Ich habe letzten Sommer gelernt, dem Zwack bereits morgens so wenig anzuziehen, wie es nachmittags warm werden soll. Denn, was er einmal anhat, zieht er nicht mehr aus. Wählt man die Kleidung nicht nach der Wetterprognose, stolpert der Zwack in voller Montur bei 33 Grad über den Spielplatz. Nicht, dass er keine Haare hätte oder mager wäre oder aus sonstigen Gründen bei 33 Grad fröre. Nein, er ist ein haarpelziger Schwitzer. Je wärmer es wird, desto mehr wird verhandelt. „PULLI! SOCKEN!“ – „Heute ist es so warm: Pulli ODER Socken?“ – „Beides. Mh. Socken! Und eine lange Hose!“
Zum Glück haben wir eine Badehose geerbt, die drei Nummern zu groß ist und die der Zwack als lange Hose durchgehen lässt. Aber am liebsten wollte er seine Winterjacke anziehen, als wir erstmals in Richtung Schwimmbad los sind.

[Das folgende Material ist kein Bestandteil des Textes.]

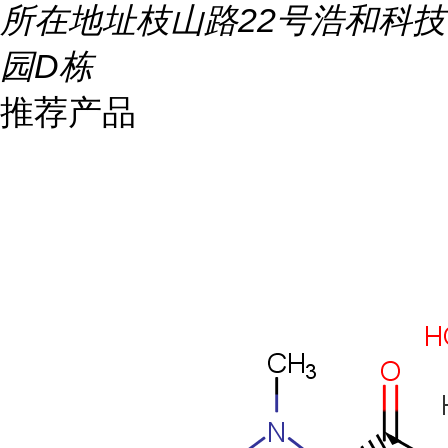
所在地址
枝山路22号浩和科技
园D栋
推荐产品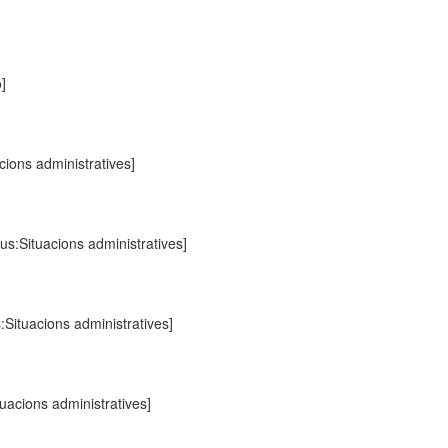
ó]
cions administratives]
us:Situacions administratives]
:Situacions administratives]
tuacions administratives]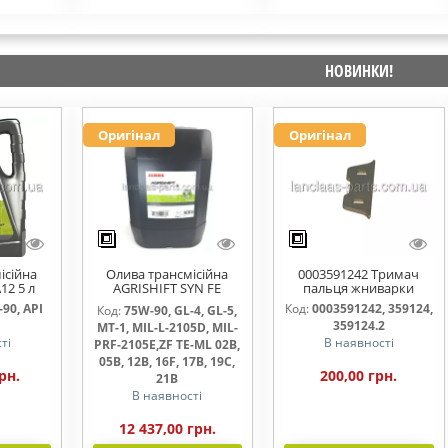
НОВИНКИ!
Оригінал
Оригінал
ісійна
Олива трансмісійна
0003591242 Тримач
12 5 л
AGRISHIFT SYN FE
пальця жниварки
75W90 20л
90, API
Код:
0003591242, 359124,
Код:
75W-90, GL-4, GL-5,
359124.2
MT-1, MIL-L-2105D, MIL-
ті
В наявності
PRF-2105E,ZF TE-ML 02B,
05B, 12B, 16F, 17B, 19C,
рн.
200,00 грн.
21B
В наявності
12 437,00 грн.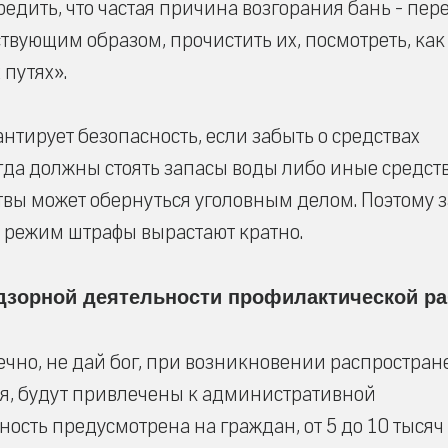
едить, что частая причина возгорания бань - пер
ствующим образом, прочистить их, посмотреть, как
 путях».
нтирует безопасность, если забыть о средствах
гда должны стоять запасы воды либо иные средст
твы может обернуться уголовным делом. Поэтому з
режим штрафы вырастают кратно.
дзорной деятельности профилактической р
нечно, не дай бог, при возникновении распростра
ия, будут привлечены к административной
ость предусмотрена на граждан, от 5 до 10 тысяч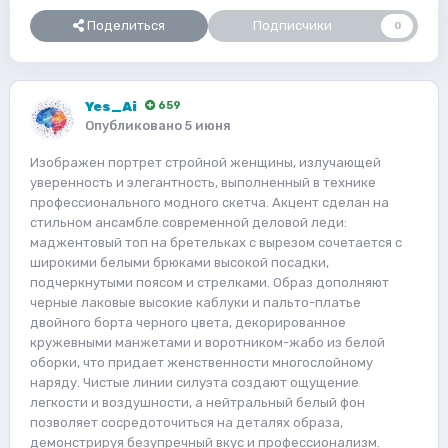
Поделиться
Подписчики
0
Yes_Ai
659
Опубликовано
5 июня
Изображен портрет стройной женщины, излучающей
уверенность и элегантность, выполненный в технике
профессионального модного скетча. Акцент сделан на
стильном ансамбле современной деловой леди:
маджентовый топ на бретельках с вырезом сочетается с
широкими белыми брюками высокой посадки,
подчеркнутыми поясом и стрелками. Образ дополняют
черные лаковые высокие каблуки и пальто-платье
двойного борта черного цвета, декорированное
кружевными манжетами и воротником-жабо из белой
оборки, что придает женственности многослойному
наряду. Чистые линии силуэта создают ощущение
легкости и воздушности, а нейтральный белый фон
позволяет сосредоточиться на деталях образа,
демонстрируя безупречный вкус и профессионализм.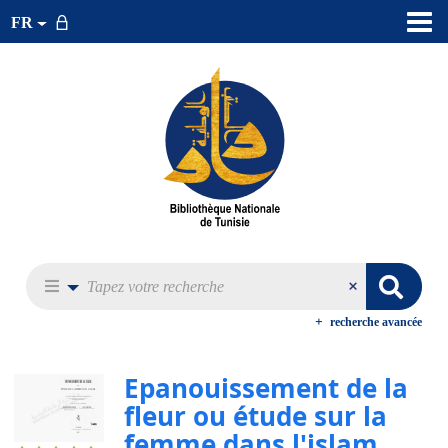
FR
recherche avancée
Epanouissement de la
fleur ou étude sur la
femme dans l'islam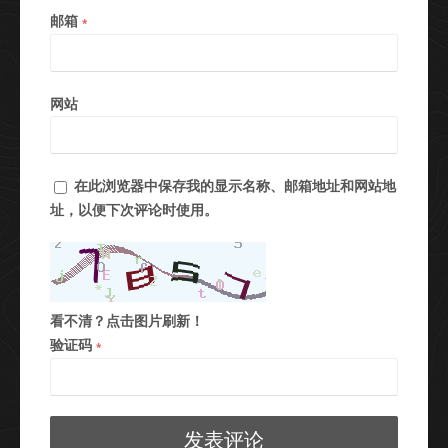
邮箱
*
网站
在此浏览器中保存我的显示名称、邮箱地址和网站地
址，以便下次评论时使用。
看不清？点击图片刷新！
验证码
*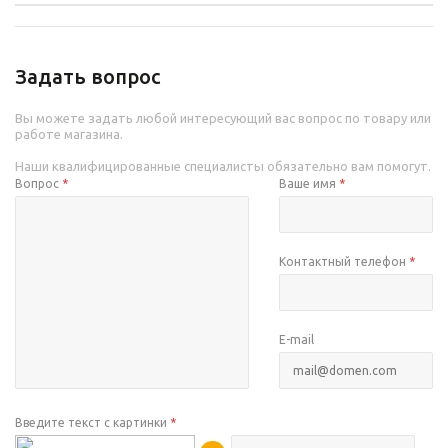
Задать вопрос
Вы можете задать любой интересующий вас вопрос по товару или
работе магазина.
Наши квалифицированные специалисты обязательно вам помогут.
Вопрос
*
Ваше имя
*
Контактный телефон
*
E-mail
Введите текст с картинки
*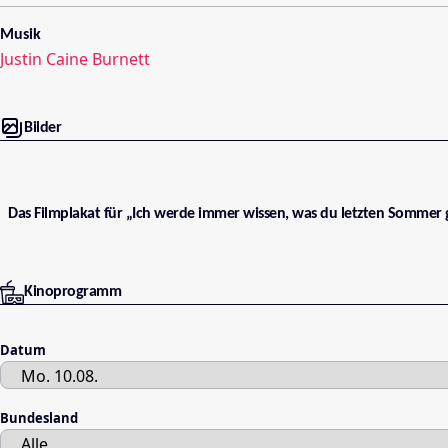
Musik
Justin Caine Burnett
Bilder
Das Filmplakat für „Ich werde immer wissen, was du letzten Sommer
Kinoprogramm
Datum
Bundesland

Ich habe überlegt, was es ist. Eine Ausprägung von Stilbewusstsein? Oder schützen Hosenbeine und Pulliärmel und Socken vor der zugegebenermaßen grusligen Panade aus Sonnencreme und Sand? Vielleicht schützen die vor allem. Vor dem da draußen. Schiebe ich einen meiner Ärmel hoch, wenn es warm ist, kann ich mir sicher sein, dass irgendwann der Zwack kommt und ihn mir runterzieht. Wo er hingehört.
Jedenfalls, tun Sie mir einen Gefallen. Sehen sie ein Kind in Winterjacke oder mit höchstgezogenen Socken und längstgezogenen Hosenbeinen schwitzend, aber fröhlich über einen Spielplatz räubern: lachen Sie nicht. Es wird schon richtig sein.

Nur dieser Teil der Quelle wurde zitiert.